Cable came into our life with the use of telegraph machines. The first submarine cables for telecommunications from 1851 were coated in a protective layer of a cousin of rubber called gutta percha. In 1795 , Don Francisco Salva presented a paper to the Academy of Science in Barcelona suggesting paper insulated cable can be used to transmit telegraph signals. In his words *:
" appears , little short of impossible to erect and maintain so many wires ( with the electro static telegraph system that he was contemplating, Salva would require 22 wires, one for each of the 22 letters of the telegraph alphabet) for even with the loftiest and most inaccessible supports, boys will manage to injure them; but as it is not necessary to keep them very far apart, they can be rolled together in one strong cable and placed at a great height. In the first trials made with cable of this kind , I covered each wire with paper coated with pitch or some other ideoelectric substance, then tying them together, I bound the whole with more paper, which eventually prevented any lateral escape of the electricity. In practice, the wire cable could be laid in subterranean tubes, which for greater insulation , should be covered with one or two coats of resin"

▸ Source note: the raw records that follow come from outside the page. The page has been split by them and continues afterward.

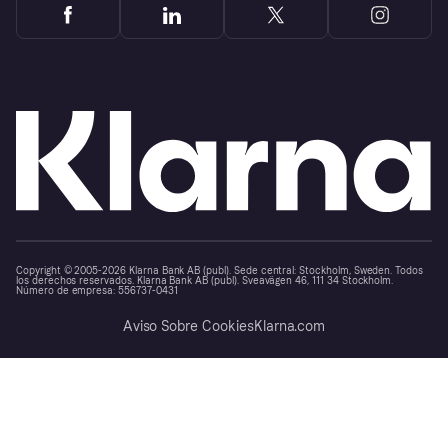
Copyright © 2005-2026 Klarna Bank AB (publ). Sede central: Stockholm, Sweden. Todos
los derechos reservados. Klarna Bank AB (publ). Sveavägen 46, 111 34 Stockholm.
Número de empresa: 556737-0431
Aviso Sobre Cookies
Klarna.com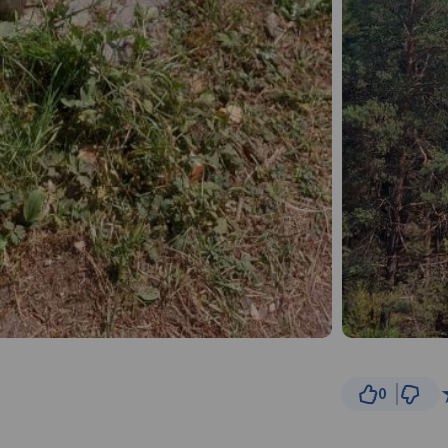
0
500
© Traseo Map
© OpenMapTiles
© OpenStreetMap cont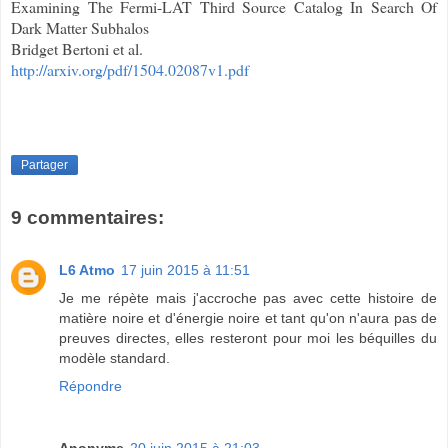
Examining The Fermi-LAT Third Source Catalog In Search Of
Dark Matter Subhalos
Bridget Bertoni et al.
http://arxiv.org/pdf/1504.02087v1.pdf
Partager
9 commentaires:
L6 Atmo
17 juin 2015 à 11:51
Je me répète mais j'accroche pas avec cette histoire de
matière noire et d'énergie noire et tant qu'on n'aura pas de
preuves directes, elles resteront pour moi les béquilles du
modèle standard.
Répondre
Anonyme
20 juin 2015 à 21:03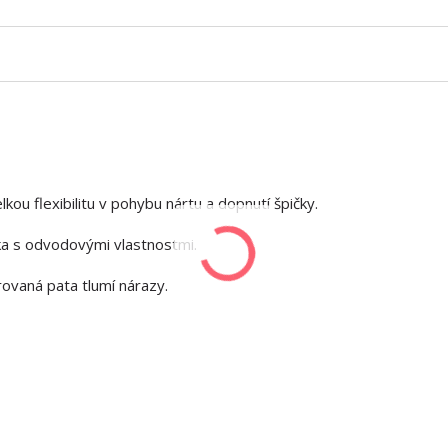
u flexibilitu v pohybu nártu a dopnutí špičky.
ka s odvodovými vlastnostmi.
ovaná pata tlumí nárazy.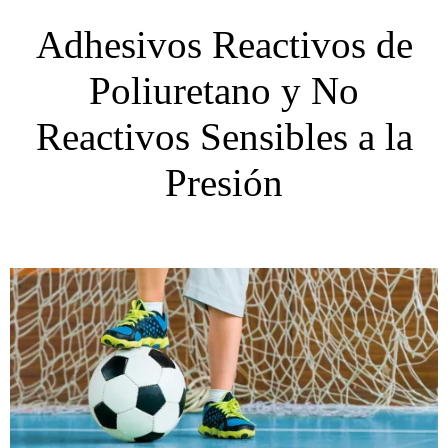
Adhesivos Reactivos de
Poliuretano y No
Reactivos Sensibles a la
Presión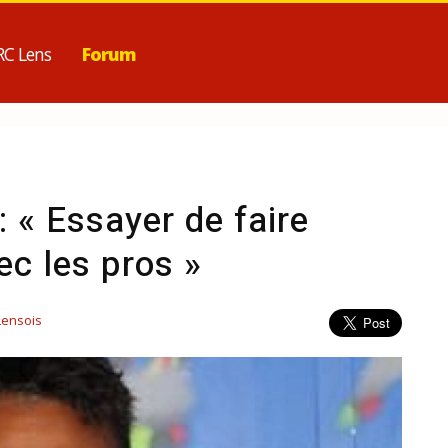
RC Lens
Forum
: « Essayer de faire
c les pros »
Lensois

In fact , electric cable that we know today , was not much in use or in demand untill Belgian inventor Zénobe Gramme built first Dynamo in 1871.
This is Gramme's Dynamo in picture. It was an electric generator. Once electric current was generated, there was need for cable to transmit electric power. Ancestors of plastic coated cable were paper insulated - covered cables. In most countries , paper insulated telephone wires were still in use until 1970's. Today still paper insulated cables are in use for special applications since dielectric constant of pure cellulose is greater than one.
Eventhough Gutta Percha was used in early sub-marine telecommunication cables. It was not suitable for building wires. In 1882, When Mr. Thomas Edison developed first power distribution system in New York , used copper rods wrapped in jute. Vulcanised Rubber-insulated cable was used for 11,000 volt circuits in 1897 installed for the Niagara Falls power project.
In Mid 1920's PVC was innovated but it would not be used for cable insulation for another 30 years.
Mass-impregnated paper-insulated medium voltage cables were commercially practical by 1895. During World War II several varieties of synthetic rubber and polyethylene insulation were applied to cables
Typical residential and office construction in North America has gone through several technologies:
Early bare and cloth-covered wires installed with staples
1880s-1930s, using asphalt-saturated cloth or later rubber insulation
Rubber-insulated wires with jackets of woven cotton cloth (usually impregnated with tar), waxed paper filler - introduced in 1922
Early two-wire PVC-insulated cable, known by the genericized trademark "Romex", 1950s
Aluminum wire was used in the 1960s and 1970s as a cheap replacement for copper, but this is now considered unsafe due to corrosion. Some countries restrict use of aluminium conductors within the range of 2 kilometers from Sea-water.
Asbestos was used as an Insulatoion material in some cloth wires from the 1920s to 1970s.